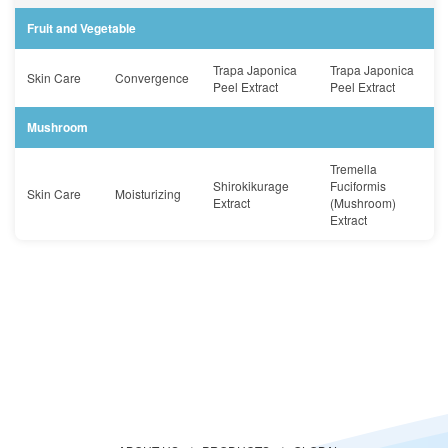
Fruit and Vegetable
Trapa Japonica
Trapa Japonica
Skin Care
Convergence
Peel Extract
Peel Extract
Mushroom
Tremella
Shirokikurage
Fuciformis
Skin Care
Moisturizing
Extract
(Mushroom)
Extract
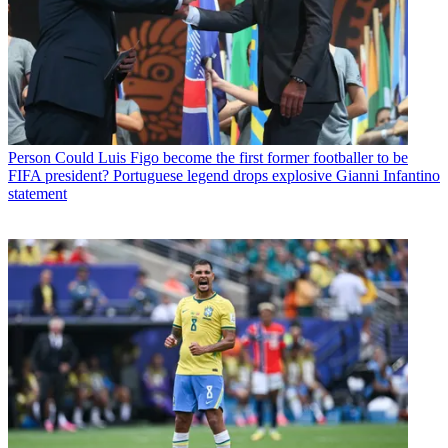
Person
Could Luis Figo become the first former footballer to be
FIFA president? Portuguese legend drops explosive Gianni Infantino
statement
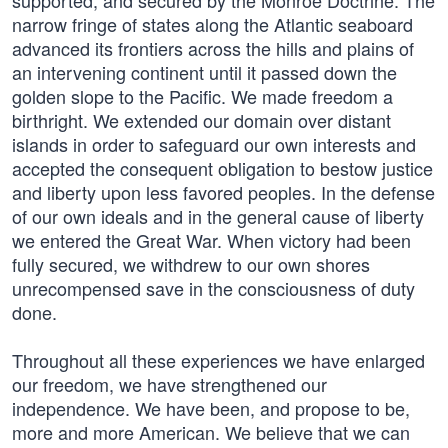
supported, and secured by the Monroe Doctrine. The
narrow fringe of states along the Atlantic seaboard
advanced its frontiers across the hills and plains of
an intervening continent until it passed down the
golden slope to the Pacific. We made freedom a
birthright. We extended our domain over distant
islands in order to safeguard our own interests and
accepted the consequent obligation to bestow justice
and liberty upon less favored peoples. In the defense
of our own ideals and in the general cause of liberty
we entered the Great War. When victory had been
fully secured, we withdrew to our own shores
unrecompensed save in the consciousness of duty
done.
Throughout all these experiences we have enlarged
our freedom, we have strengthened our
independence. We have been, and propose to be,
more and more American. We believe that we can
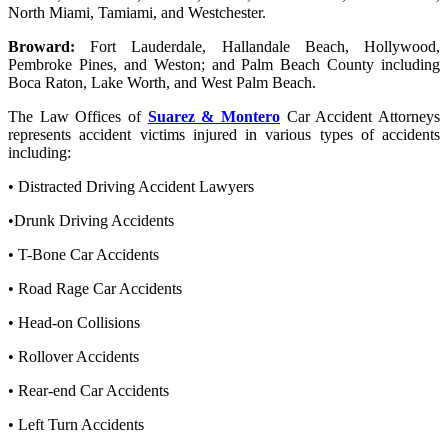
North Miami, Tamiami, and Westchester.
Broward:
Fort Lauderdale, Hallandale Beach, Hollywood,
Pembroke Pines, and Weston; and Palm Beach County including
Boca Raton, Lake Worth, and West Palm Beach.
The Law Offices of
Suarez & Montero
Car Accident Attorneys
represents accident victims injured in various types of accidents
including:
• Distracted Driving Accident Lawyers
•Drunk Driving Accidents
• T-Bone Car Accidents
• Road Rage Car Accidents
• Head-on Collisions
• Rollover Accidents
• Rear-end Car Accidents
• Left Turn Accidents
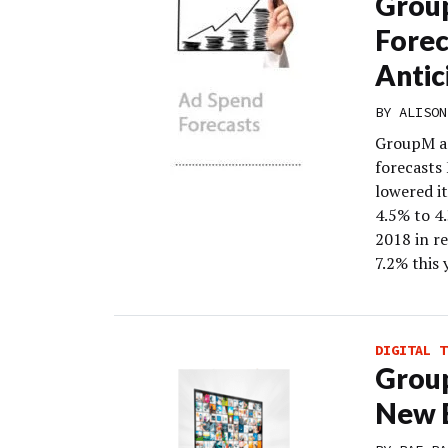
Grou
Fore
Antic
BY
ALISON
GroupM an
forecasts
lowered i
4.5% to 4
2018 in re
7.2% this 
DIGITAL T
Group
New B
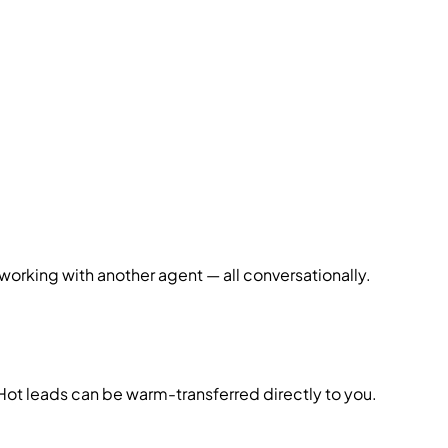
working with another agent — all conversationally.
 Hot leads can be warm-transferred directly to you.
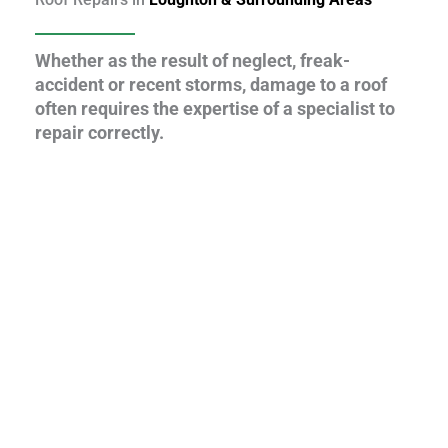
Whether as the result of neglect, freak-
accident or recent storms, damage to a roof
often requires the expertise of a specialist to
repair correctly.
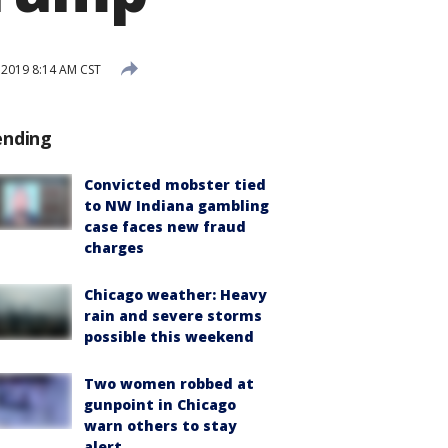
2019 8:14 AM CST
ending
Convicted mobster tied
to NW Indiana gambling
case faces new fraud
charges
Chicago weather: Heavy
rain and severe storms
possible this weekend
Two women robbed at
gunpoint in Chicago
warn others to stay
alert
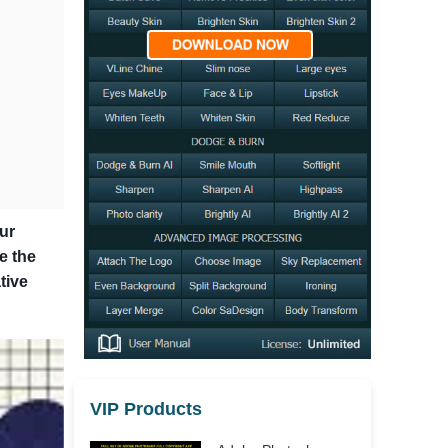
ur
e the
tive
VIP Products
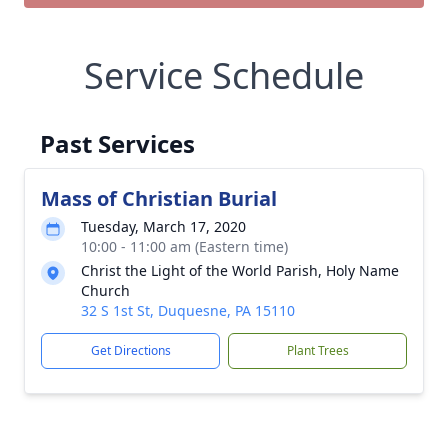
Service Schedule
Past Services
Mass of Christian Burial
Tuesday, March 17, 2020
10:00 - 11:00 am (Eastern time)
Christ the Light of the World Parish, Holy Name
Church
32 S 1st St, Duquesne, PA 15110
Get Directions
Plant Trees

━━━━

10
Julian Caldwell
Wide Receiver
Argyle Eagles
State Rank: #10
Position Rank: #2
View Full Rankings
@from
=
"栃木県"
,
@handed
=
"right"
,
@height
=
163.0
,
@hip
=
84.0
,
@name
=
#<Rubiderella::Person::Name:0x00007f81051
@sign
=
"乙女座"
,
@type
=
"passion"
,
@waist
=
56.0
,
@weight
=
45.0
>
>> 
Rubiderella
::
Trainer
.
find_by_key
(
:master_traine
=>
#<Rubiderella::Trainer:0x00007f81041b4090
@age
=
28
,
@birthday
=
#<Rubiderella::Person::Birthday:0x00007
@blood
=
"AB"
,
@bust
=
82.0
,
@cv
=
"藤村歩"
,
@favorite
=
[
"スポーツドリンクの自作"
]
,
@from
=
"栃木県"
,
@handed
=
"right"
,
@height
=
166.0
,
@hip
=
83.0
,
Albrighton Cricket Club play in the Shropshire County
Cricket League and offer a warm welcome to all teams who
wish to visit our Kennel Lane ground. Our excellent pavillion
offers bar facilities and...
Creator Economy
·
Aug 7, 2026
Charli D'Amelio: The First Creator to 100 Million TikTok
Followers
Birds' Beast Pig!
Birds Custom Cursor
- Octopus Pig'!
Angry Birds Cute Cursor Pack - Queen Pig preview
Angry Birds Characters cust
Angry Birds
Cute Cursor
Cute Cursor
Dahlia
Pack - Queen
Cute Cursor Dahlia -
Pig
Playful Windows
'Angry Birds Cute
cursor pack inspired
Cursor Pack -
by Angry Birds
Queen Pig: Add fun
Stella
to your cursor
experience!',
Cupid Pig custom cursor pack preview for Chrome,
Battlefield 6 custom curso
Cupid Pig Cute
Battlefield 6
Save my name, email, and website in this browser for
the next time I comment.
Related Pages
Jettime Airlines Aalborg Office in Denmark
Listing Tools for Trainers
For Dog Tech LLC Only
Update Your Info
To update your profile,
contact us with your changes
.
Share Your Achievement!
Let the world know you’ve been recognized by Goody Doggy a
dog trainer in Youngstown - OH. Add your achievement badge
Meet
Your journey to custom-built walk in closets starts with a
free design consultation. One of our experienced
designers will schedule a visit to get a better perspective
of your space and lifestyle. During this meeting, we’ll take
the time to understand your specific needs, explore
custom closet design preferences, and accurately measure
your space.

━━━━

*YOUR INSTRUCTIONS:* What you write out is the stretch of entries from the line containing "Fruit and Vegetable" to the line containing "islands in order", word for word, with both end lines and no pictures.

*SOLUTION TO THE PROBLEM:*
Fruit and Vegetable
Trapa Japonica
Trapa Japonica
Skin Care
Convergence
Peel Extract
Peel Extract
Mushroom
Tremella
Shirokikurage
Fuciformis
Skin Care
Moisturizing
Extract
(Mushroom)
Extract
Person
Could Luis Figo become the first former footballer to be
FIFA president? Portuguese legend drops explosive Gianni Infantino
statement
supported, and secured by the Monroe Doctrine. The
narrow fringe of states along the Atlantic seaboard
advanced its frontiers across the hills and plains of
an intervening continent until it passed down the
golden slope to the Pacific. We made freedom a
birthright. We extended our domain over distant
islands in order to safeguard our own interests and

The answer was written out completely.